In Go 1.5, a new tool was added to Go: the execution tracer. In this chapter we will learn what the tracer does and how it can help us pin point performance issues in our programs.
Unlike pprof
which, as we saw before checks what a Go program is
currently executing, the execution tracer makes the Go runtime
take the initiative of reporting each time an event occurs.
These events can be creation of goroutines, system calls, changes
of heap size, and many more. Each time one of these events occurs
it is reported with its timestamp and a stack trace for most events.
The result of executing a program with the Go Execution Tracer enabled
is a pretty big binary file that can be analyzed with go tool trace
.
The awesome thing about the Go execution tracer is that it doesn't require
to run for long, so we can start by understanding what a program does by
simply adding calls to trace.Start
and trace.Stop
.
package main
import (
"fmt"
"os"
"runtime/trace"
)
func main() {
_ = trace.Start(os.Stdout)
defer trace.Stop
So, without reading anything else in the code, let's simply run the code and store the trace output.
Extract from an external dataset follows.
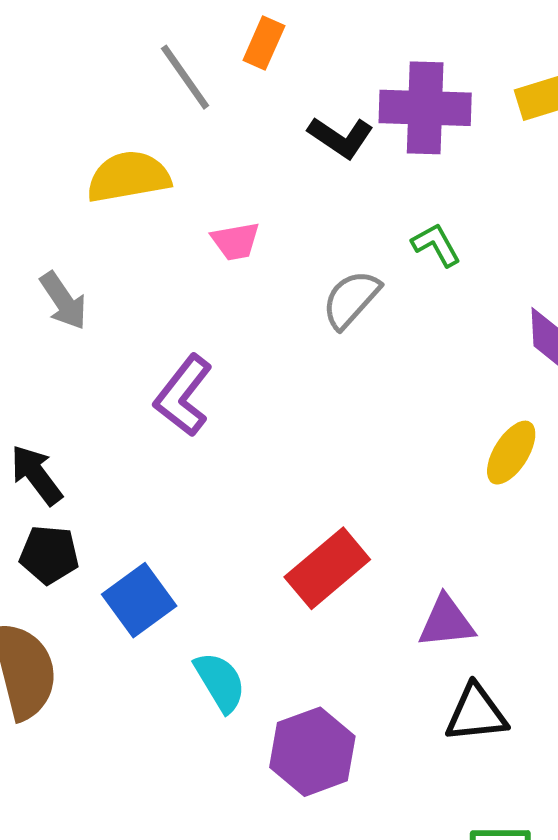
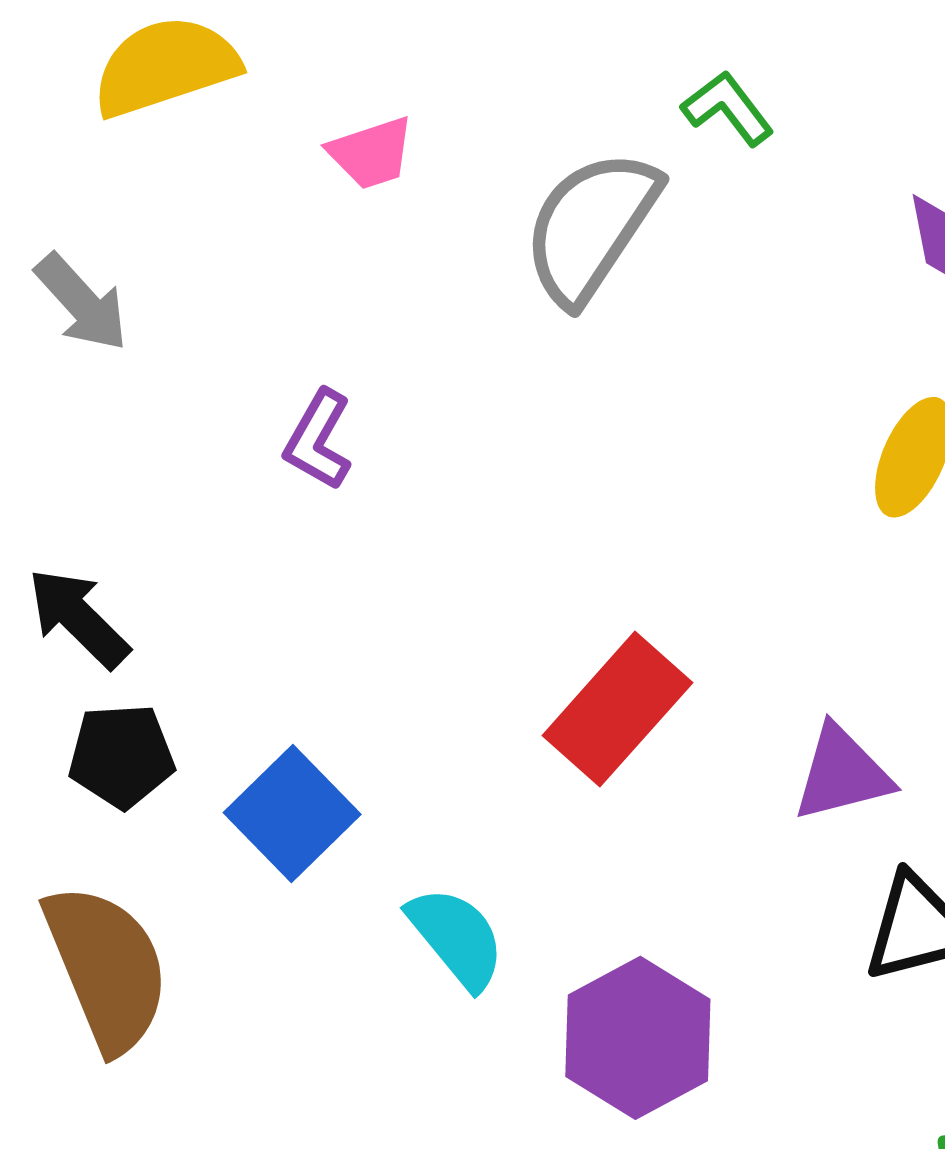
gray semicircle: (351, 299) -> (591, 227), size x1.4
purple L-shape: (183, 396) -> (318, 440), size x0.7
$ go run daisy/main.go > trace.out
3
$ go tool trace trace.out
2017/07/10 17:47:47 Parsing trace...
2017/07/10 17:47:47 Serializing trace...
2017/07/10 17:47:47 Splitting trace...
2017/07/10 17:47:47 Opening browser
This will open a browser with a series of links, let's click on Goroutine analysis
, you should see something like this:
Goroutines:
runtime.main N=1
main.pass N=3
runtime/trace.Start.func1 N=1
main.sendFirst N=1
N=3
Ok, so we have 5 goroutines total, one running main
, one running pass
,
and one running sendFirst
. There's also one running the tracer.
If we click on the Synchronization blocking profile
you should see an
interesting graph.
It seems both main
and pass
spend a considerable fraction of time trying
to receive from a channel.
Let's now click on View trace
for now.
You should see something like this:
Ok, so we can already see a lot of information in here! Let's start by the number of
threads. Click anywhere on the Threads
row of the graphic and you should see how many
threads you were running at that point.
In this case we see that there are four threads, and one of them is used for a system call.
Similarily you can click on the Goroutines
row and have an idea of how many goroutines
existed at each point of the program.
It seems we have four, two of them running, and none of them are blocked by the garbage collector.
Wow! We were able to understand many things from the program even before we read a single line of code! But now it's time to read the code to be able to interpret better what's going on.
package main
import (
"fmt"
"os"
"runtime/trace"
)
func main() {
_ = trace.Start(os.Stdout)
defer trace.Stop()
const n = 3
leftmost := make(chan int)
right := leftmost
left := leftmost
for i := 0; i < n; i++ {
right = make(chan int)
go pass(left, right)
left = right
}
go sendFirst(right)
fmt.Fprintln(os.Stderr, <-leftmost)
}
func pass(left, right chan int) {
v := 1 + <-right
left <- v
}
func sendFirst(ch chan int) { ch <- 0 }
This code is creating a chain of goroutines connected through channels, then sending a value on one end and waiting for the value to be received on the other end.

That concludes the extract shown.